[DATASET CONTENT Boundary: Start]

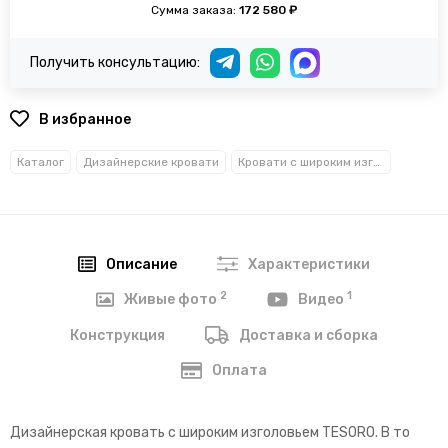
Сумма заказа:
172 580 ₽
Получить консультацию:
В избранное
Каталог
Дизайнерские кровати
Кровати с широким изголовьем
Описание
Характеристики
2
1
Живые фото
Видео
Конструкция
Доставка и сборка
Оплата
Дизайнерская кровать с широким изголовьем TESORO. В то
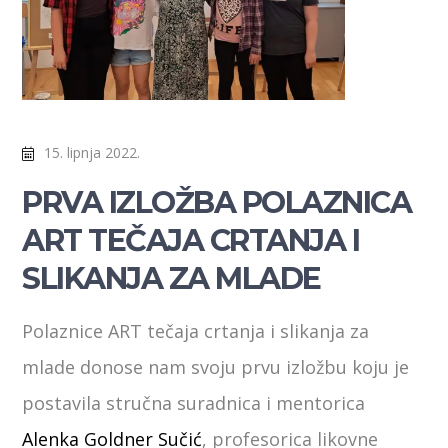
15. lipnja 2022.
PRVA IZLOŽBA POLAZNICA
ART TEČAJA CRTANJA I
SLIKANJA ZA MLADE
Polaznice ART tečaja crtanja i slikanja za
mlade donose nam svoju prvu izložbu koju je
postavila stručna suradnica i mentorica
Alenka Goldner Sučić
, profesorica likovne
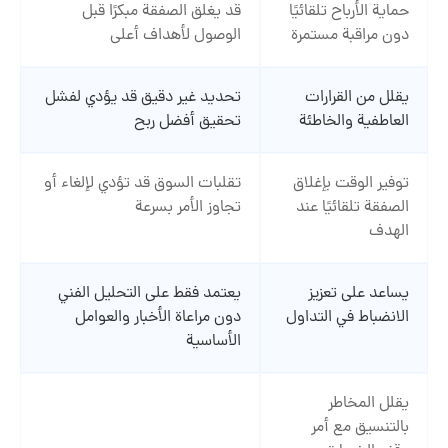
حماية الأرباح تلقائيًا
قد يغلق الصفقة مبكرًا قبل
دون مراقبة مستمرة
الوصول لأهداف أعلى
يقلل من القرارات
تحديد غير دقيق قد يؤدي لفشل
العاطفية والخاطئة
تحقيق أفضل ربح
توفير الوقت بإغلاق
تقلبات السوق قد تؤدي لإلغاء أو
الصفقة تلقائيًا عند
تجاوز الأمر بسرعة
الهدف
يساعد على تعزيز
يعتمد فقط على التحليل الفني
الانضباط في التداول
دون مراعاة الأخبار والعوامل
الأساسية
يقلل المخاطر
بالتنسيق مع أمر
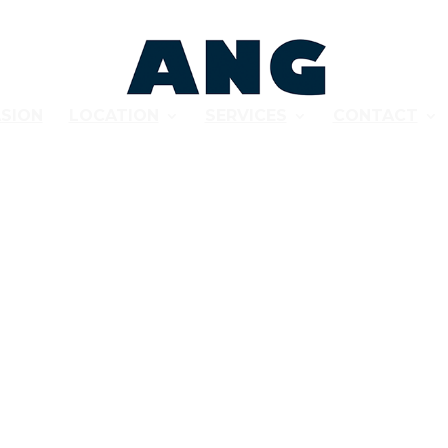
SION
LOCATION
SERVICES
CONTACT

[DATASET CONTENT Boundary: End]

» **EXERCISE DESCRIPTION**
Each line from the one containing "توفير الوقت بإغلاق" to the final line of the data must be printed exactly, both included, with nothing else and no pictures.

» **WORKED SOLUTION**
توفير الوقت بإغلاق
تقلبات السوق قد تؤدي لإلغاء أو
الصفقة تلقائيًا عند
تجاوز الأمر بسرعة
الهدف
يساعد على تعزيز
يعتمد فقط على التحليل الفني
الانضباط في التداول
دون مراعاة الأخبار والعوامل
الأساسية
يقلل المخاطر
بالتنسيق مع أمر
SION
LOCATION
SERVICES
CONTACT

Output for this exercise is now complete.